◆ ASSIGNMENT
Show the lines below that contain the string "Vulkan".

◆ INPUT RECORDS

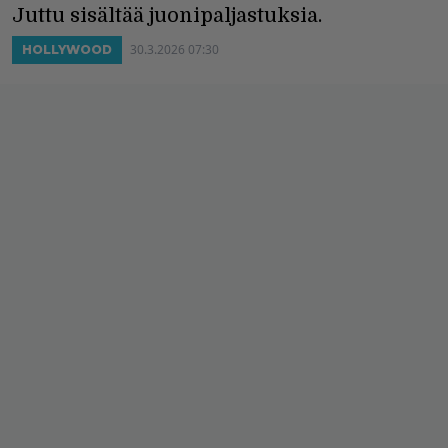
Juttu sisältää juonipaljastuksia.
30.3.2026 07:30
HOLLYWOOD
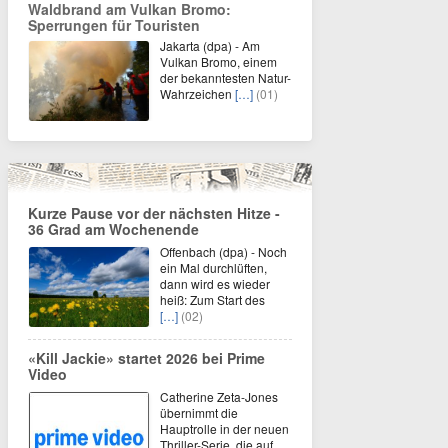
Waldbrand am Vulkan Bromo:
Sperrungen für Touristen
Jakarta (dpa) - Am
Vulkan Bromo, einem
der bekanntesten Natur-
Wahrzeichen
[…]
(01)
Kurze Pause vor der nächsten Hitze -
36 Grad am Wochenende
Offenbach (dpa) - Noch
ein Mal durchlüften,
dann wird es wieder
heiß: Zum Start des
[…]
(02)
«Kill Jackie» startet 2026 bei Prime
Video
Catherine Zeta-Jones
übernimmt die
Hauptrolle in der neuen
Thriller-Serie, die auf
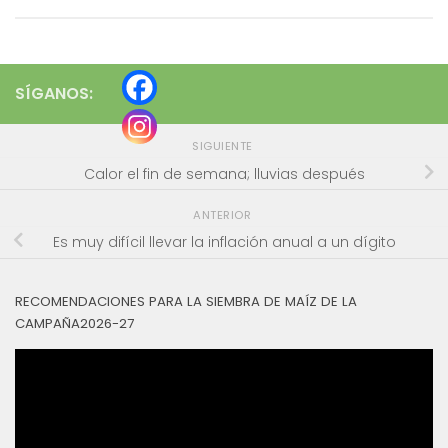
SÍGANOS:
SIGUIENTE
Calor el fin de semana; lluvias después
ANTERIOR
Es muy difícil llevar la inflación anual a un dígito
RECOMENDACIONES PARA LA SIEMBRA DE MAÍZ DE LA
CAMPAÑA2026-27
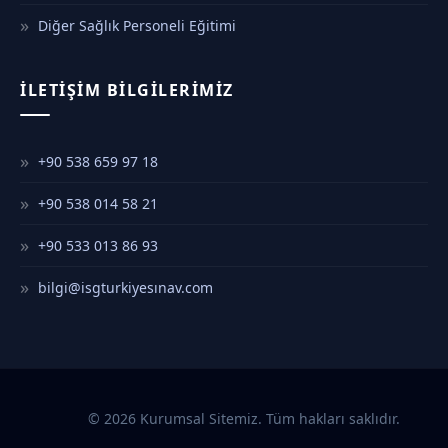
Diğer Sağlık Personeli Eğitimi
İLETIŞIM BILGILERIMIZ
+90 538 659 97 18
+90 538 014 58 21
+90 533 013 86 93
bilgi@isgturkiyesınav.com
© 2026 Kurumsal Sitemiz. Tüm hakları saklıdır.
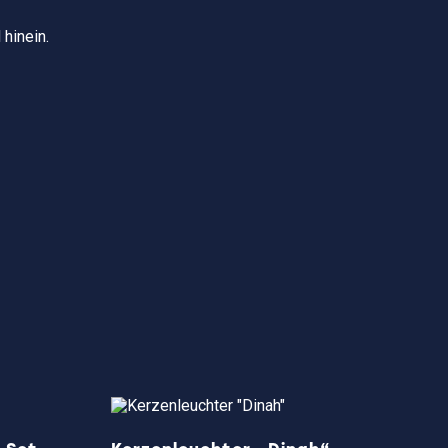
hinein.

◆ YOUR SOLUTION
Waldbrand am Vulkan Bromo:
Vulkan Bromo, einem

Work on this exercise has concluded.